Santé: la France accumule du retard et dépense mal
La santé et l’assurance maladie sont des enjeux qui seront à l’ordre du jour de la présidentielle de 2027. A rebours des idées reçues visant à étatiser toujours plus, l’Institut économique Molinari développe des propositions visant à réinvestir la prévention, l’innovation et la concurrence qui sont des leviers durables pour améliorer le service rendu aux Français tout en limitant la progression des dépenses. Un échange entre Cécile Philippe et Nicolas Marques, respectivement présidente et directeur général de l’Institut, et Eric Revel publié dans Valeurs Actuelles.

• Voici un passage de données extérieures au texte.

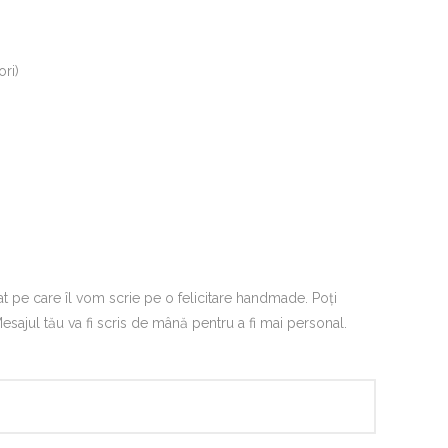
ori)
 pe care îl vom scrie pe o felicitare handmade. Poți
ajul tău va fi scris de mână pentru a fi mai personal.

Quels sont les principaux moteurs de l’augmentation des dépenses de santé en France ces dernières années ? Peut-on les décomposer entre effet volume, effet prix, vieillissement de la population, et progrès technologiques ?
Sur la période 2022 à 2024, la consommation de soins et de biens médicaux a progressé en moyenne de 4,2 % par an. Les soins hospitaliers comme les soins de ville progressent significativement (+4,5 % par an), mais la consommation de médicaments et de dispositifs médicaux comme les lunettes progresse de 3,3 %. Ces taux de croissance sont supérieurs à l’inflation (2,8 %) et moins rapides que le PIB en euros courants (5,2 %).
La progression s’explique un peu plus par les volumes (69 %) que par les prix (31 %). Au total, la dépense courante de santé, qui tient aussi compte des soins de longue durée (+5,3 %) et de la prévention a progressé de 3,2 % en moyenne sur les trois dernières années.
Le vieillissement de la population explique-t-il réellement une part majeure de la hausse, ou est-il souvent surestimé par rapport à d’autres facteurs comme les maladies chroniques, les arrêts de travail longs ou l’« effet de génération » ?
Le vieillissement joue dans la mesure où nous vivons plus longtemps. Il a aussi un impact dans la mesure où l’allongement de l’espérance de vie est en partie associé à des surcoûts pour le système de santé. Un homme de 65 ans a gagné 26 mois d’espérance de vie en 20 ans et une femme a gagné 19 mois. Mais ces gains sont liés pour partie à une augmentation de l’espérance de vie avec incapacité forte (+ 7 mois en moyenne).
Plus de personnes qui vivent plus longtemps, c’est par exemple plus de personnes avec des cancers ou maladies chroniques, ou plus de personnes dépendantes ayant besoin d’un accompagnement spécifique. L’idée qu’on vivrait plus longtemps et qu’on constaterait en même temps une « compression de la morbidité », avec une période de dépendance qui se réduirait ou serait comprimée à une période très courte en fin de vie , n’est malheureusement pas encore une réalité.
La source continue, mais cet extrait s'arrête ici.